Crônica de uma noite insegura



...o corpo, penhorando a alma. Aqui ou ali uma sirene... Um estampido sobressalta, a Lua a tudo assiste, vem a poesia calar...


Lua.


O sol se põe.

As sombras se alongam,

espalham-se quais soturnos tentáculos,

vão devorando cada resto de dia.

Acendem-se as pálidas luzes de artificio,

intentando imitar as estrelas,

ocultas, camufladas sob a poluição.

A pressa vai pouco a pouco desertando as ruas,

uma aparente calma trafega nesse vazio.

Notívagos arriscam a noite,

meliantes espreitam o alheio;

um sacizeiro fuma seu destino,

outros cheiram, injetam, bebem em desatino.

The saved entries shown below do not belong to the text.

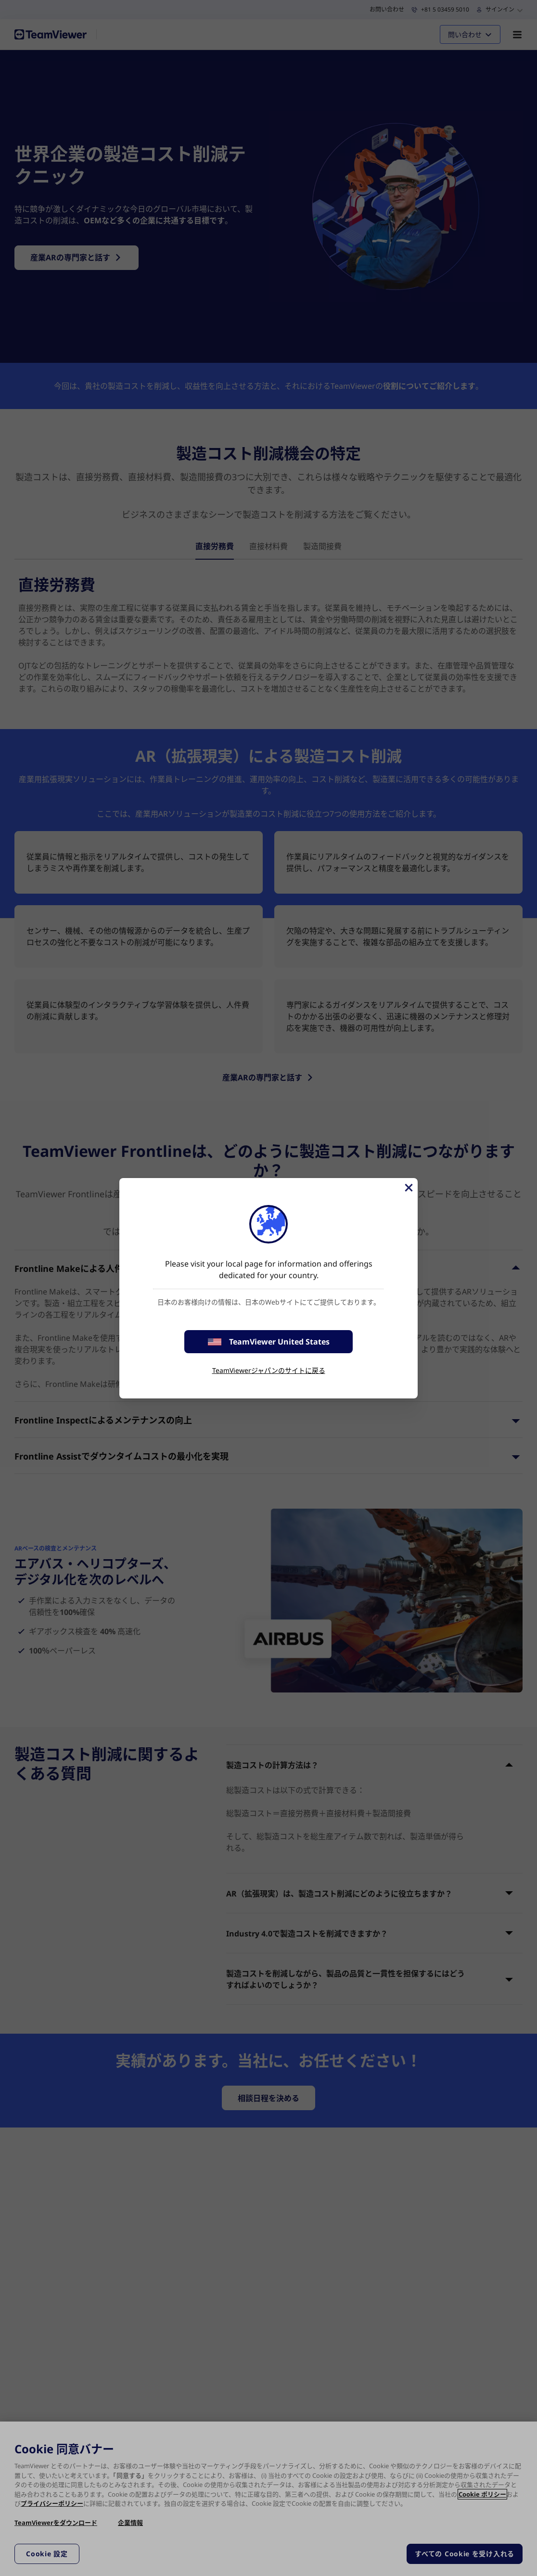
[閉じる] (408, 1187)
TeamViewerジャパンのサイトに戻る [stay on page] (268, 1370)
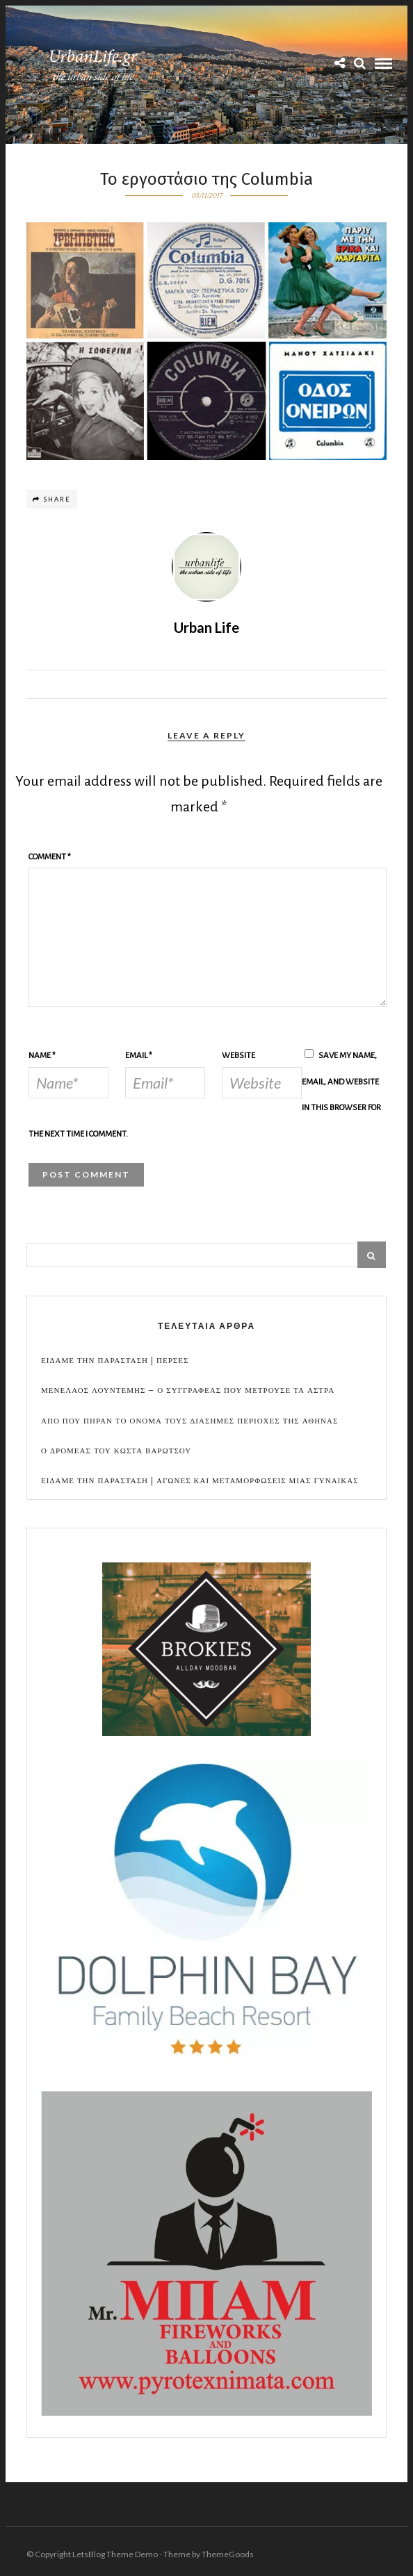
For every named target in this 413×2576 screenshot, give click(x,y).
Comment (50, 856)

Trôpegos bêbados tropeçando no nada,

ébrios loucos em máquinas alucinadas;

vão bebendo toda sorte,

até que o “azar” conspira a morte.

Travestis e prostitutas,

dividindo, disputando a difícil “vida fácil”;

vendendo o corpo, penhorando a alma.

Aqui ou ali uma sirene rasga o silêncio,

alhures um estampido sobressalta,

acolá são ais a assaltar.

Impotente, a Lua a tudo assiste;

segurança inexiste,

insegurança a rondar:

Ronda o casal enamorado,

cinema teatro, bar;

ronda a praia e a boate,

vem a poesia calar.

“entre mortos e feridos”, nem todos se salvaram;

muitos sobreviveram,

alguns, ficaram no caminho.

Alvorecer de outro dia,

recolher, encolher as sombras,

desnudar manchetes a noticiar.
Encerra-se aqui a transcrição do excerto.